Exercise description
Filter the records below, keeping only lines with the string "azila".
(Material for this task begins)
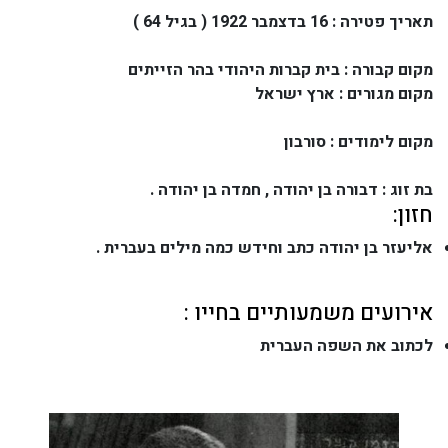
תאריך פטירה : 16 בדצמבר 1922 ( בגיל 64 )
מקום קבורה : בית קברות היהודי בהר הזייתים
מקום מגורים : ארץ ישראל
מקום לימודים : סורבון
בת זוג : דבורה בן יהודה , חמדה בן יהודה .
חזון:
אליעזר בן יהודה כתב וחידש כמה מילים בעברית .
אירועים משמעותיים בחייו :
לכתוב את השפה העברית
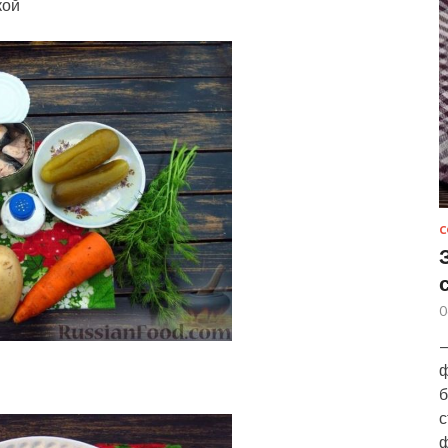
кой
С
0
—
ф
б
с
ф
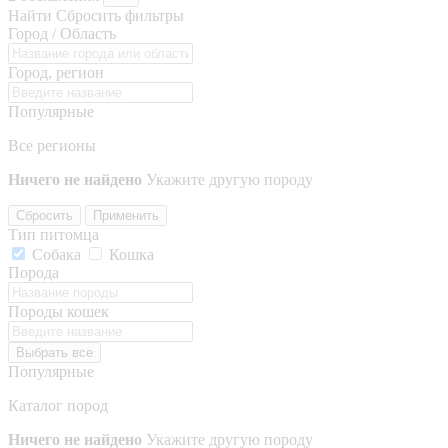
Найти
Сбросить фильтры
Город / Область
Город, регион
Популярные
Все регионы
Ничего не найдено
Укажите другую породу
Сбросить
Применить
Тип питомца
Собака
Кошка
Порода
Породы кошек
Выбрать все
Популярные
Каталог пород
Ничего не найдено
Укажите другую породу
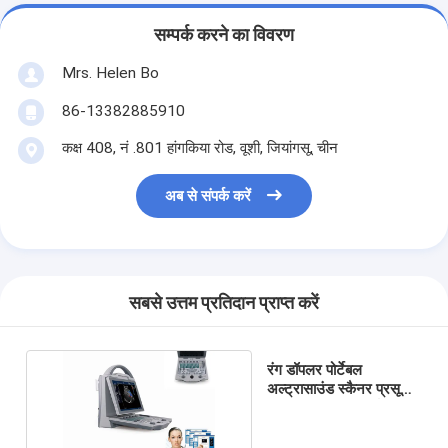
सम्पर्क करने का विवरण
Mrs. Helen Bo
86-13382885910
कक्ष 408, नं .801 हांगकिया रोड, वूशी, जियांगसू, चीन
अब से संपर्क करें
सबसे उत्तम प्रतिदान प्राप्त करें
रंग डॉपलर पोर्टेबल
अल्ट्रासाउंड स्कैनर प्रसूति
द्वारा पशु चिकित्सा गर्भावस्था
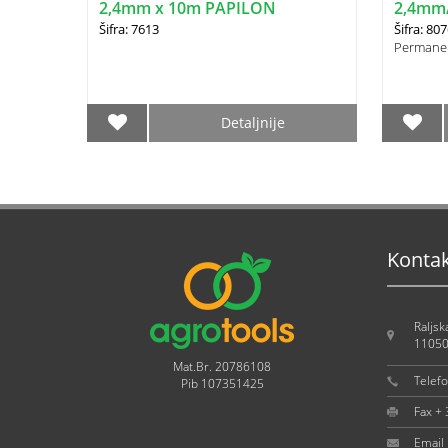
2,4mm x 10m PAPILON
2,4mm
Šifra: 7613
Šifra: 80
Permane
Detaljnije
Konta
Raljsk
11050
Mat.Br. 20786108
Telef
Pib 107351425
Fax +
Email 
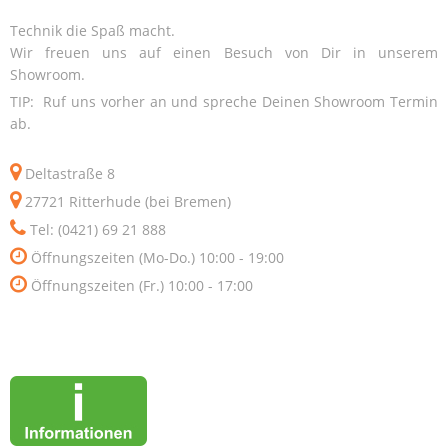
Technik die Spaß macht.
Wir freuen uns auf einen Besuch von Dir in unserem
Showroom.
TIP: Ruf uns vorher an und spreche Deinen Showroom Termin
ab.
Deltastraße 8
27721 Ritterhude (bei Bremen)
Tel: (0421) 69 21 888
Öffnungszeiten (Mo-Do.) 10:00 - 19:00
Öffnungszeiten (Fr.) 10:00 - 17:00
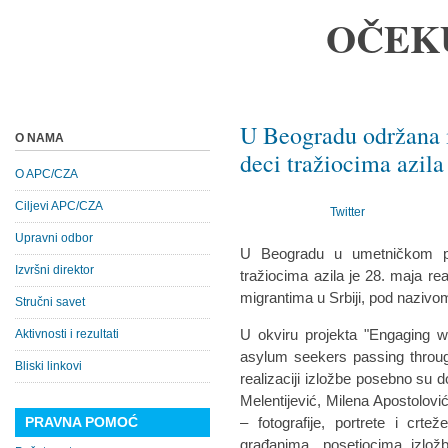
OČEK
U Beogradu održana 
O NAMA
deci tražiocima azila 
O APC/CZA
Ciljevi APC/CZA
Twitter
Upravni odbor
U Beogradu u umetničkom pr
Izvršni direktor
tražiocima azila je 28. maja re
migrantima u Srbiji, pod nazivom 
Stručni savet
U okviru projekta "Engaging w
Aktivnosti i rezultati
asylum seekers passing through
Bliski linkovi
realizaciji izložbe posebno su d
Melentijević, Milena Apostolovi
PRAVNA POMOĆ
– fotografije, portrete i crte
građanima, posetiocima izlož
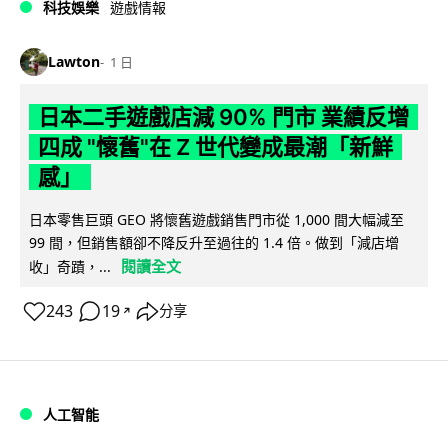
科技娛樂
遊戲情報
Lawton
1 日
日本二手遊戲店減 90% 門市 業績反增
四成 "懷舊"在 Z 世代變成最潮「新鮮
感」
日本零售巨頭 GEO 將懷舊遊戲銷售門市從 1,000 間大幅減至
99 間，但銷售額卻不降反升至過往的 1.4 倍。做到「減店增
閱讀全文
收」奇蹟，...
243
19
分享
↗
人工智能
(Material for this task ends)
Exercise response
deci tražiocima azila 
tražiocima azila je 28. maja re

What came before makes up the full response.